Maka, jawaban terbaik untuk problems eksistensial kita bukanlah mencari-cari seribu alasan untuk tetap hidup, melainkan memilih untuk tetap hidup meskipun ada seribu satu alasan untuk mati

— Awan-Awan di Atas Kepala Kita.

dapat ditemukan di toko buku favoritmu, atau di Gramedia Digital

Peringatan terlebih dahulu, novel ini akan membuat kamu tidak nyaman jikalau kamu sensitif dengan topik bunuh diri dan toxic relationship.
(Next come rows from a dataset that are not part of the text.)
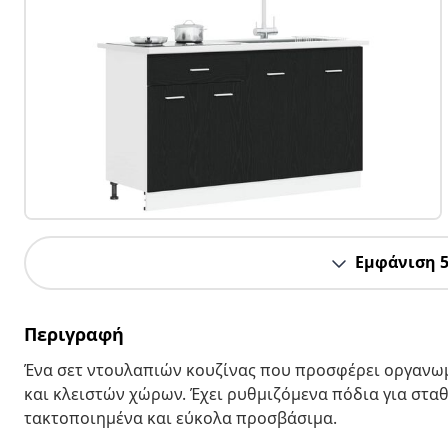
Εμφάνιση 
Περιγραφή
Ένα σετ ντουλαπιών κουζίνας που προσφέρει οργαν
και κλειστών χώρων. Έχει ρυθμιζόμενα πόδια για στα
τακτοποιημένα και εύκολα προσβάσιμα.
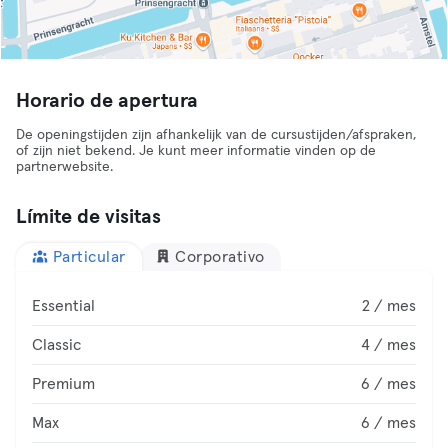
Horario de apertura
De openingstijden zijn afhankelijk van de cursustijden/afspraken,
of zijn niet bekend. Je kunt meer informatie vinden op de
partnerwebsite.
Límite de visitas
Particular
Corporativo
Essential
2 / mes
Classic
4 / mes
Premium
6 / mes
Max
6 / mes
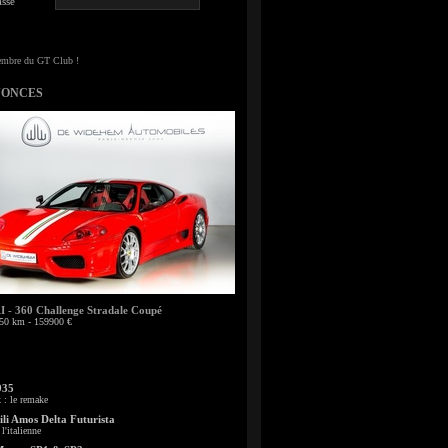
sse
NONCES
- 360 Challenge Stradale Coupé
50 km - 159900 €
935
: le remake
li Amos Delta Futurista
l'italienne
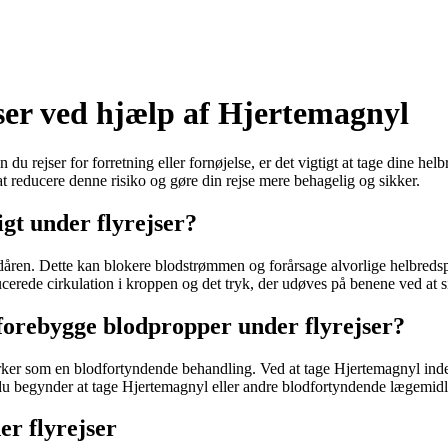
ser ved hjælp af Hjertemagnyl
u rejser for forretning eller fornøjelse, er det vigtigt at tage dine hel
t reducere denne risiko og gøre din rejse mere behagelig og sikker.
igt under flyrejser?
dåren. Dette kan blokere blodstrømmen og forårsage alvorlige helbredsp
erede cirkulation i kroppen og det tryk, der udøves på benene ved at sid
orebygge blodpropper under flyrejser?
irker som en blodfortyndende behandling. Ved at tage Hjertemagnyl inde
r du begynder at tage Hjertemagnyl eller andre blodfortyndende lægemidl
er flyrejser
Bercerita tentang Ben, yang hari itu digagalkan upaya bunuh dirinya oleh seorang gadis bernama Kay. Kay tidak mengerti, mengapa manusia hampir sempurna seperti Ben, yang tegap tubuhnya, enak hidupnya, tampan wajahnya, memilih untuk membuat rencana bunuh diri di jembatan rapuh dengan sungai di bawahnya yang penuh dengan sampah.
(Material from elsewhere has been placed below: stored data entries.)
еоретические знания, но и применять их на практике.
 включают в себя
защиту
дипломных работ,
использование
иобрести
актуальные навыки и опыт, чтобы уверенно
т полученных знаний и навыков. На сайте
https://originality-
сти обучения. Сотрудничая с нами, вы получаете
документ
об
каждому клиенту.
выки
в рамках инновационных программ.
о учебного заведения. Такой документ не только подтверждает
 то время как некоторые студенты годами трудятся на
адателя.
Ben tidak mengerti pula, mengapa ada manusia secerah Kay. Senyumnya yang riang, sorot matanya yang hidup, langkahnya yang penuh optimisme, dan bandananya yang menyiratkan banyak harapan. Ben dan Kay adalah kutub berlawanan. Setelah kejadian gagalnya upaya bunuh diri Ben, Kay bersikeras untuk membuat Ben kembali menginginkan kehidupan. Ia datang ke hidup Ben, mengetuk pintu hidupnya, berbicara dengannya, bersitegang dengannya. Kay menolak diusir oleh Ben, walaupun mati-matian Ben berkata bahwa dia tidak butuh manusia seperti Kay.
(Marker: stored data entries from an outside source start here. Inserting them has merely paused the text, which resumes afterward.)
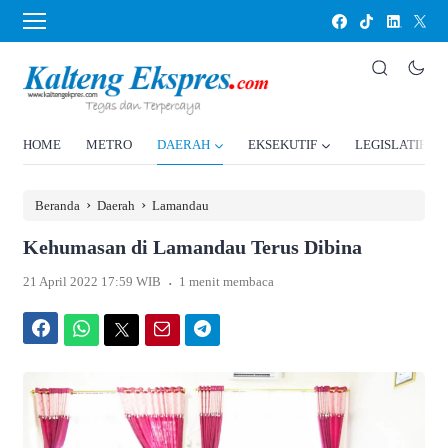
HOME
METRO
DAERAH
EKSEKUTIF
LEGISLATIF
›
›
Beranda
Daerah
Lamandau
Kehumasan di Lamandau Terus Dibina
.
21 April 2022 17:59 WIB
1 menit membaca
Facebook
WhatsApp
Twitter
Email
Telegram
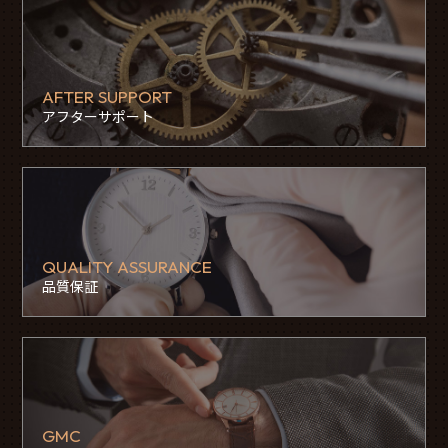
AFTER SUPPORT
アフターサポート
QUALITY ASSURANCE
品質保証
GMC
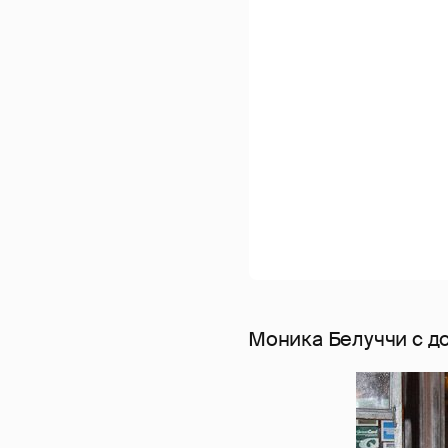
Моника Белуччи с д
Kay menginginkan Ben menjadi temannya. Ia tau, Ben butuh teman. Pada akhirnya, hari itu datang. Ben mengganggap Kay sebagai temannya. Namun, sebagai balasan atas deklarasi Ben yang menyatakan bahwa Kay adalah temannya, Ben menyadari bahwa Kay adalah cerminan dirinya sendiri. Ben menyadari bahwa Kay juga adalah manusia yang mau bunuh diri di jembatan yang sama dengannya, dan dia juga butuh pertolongan.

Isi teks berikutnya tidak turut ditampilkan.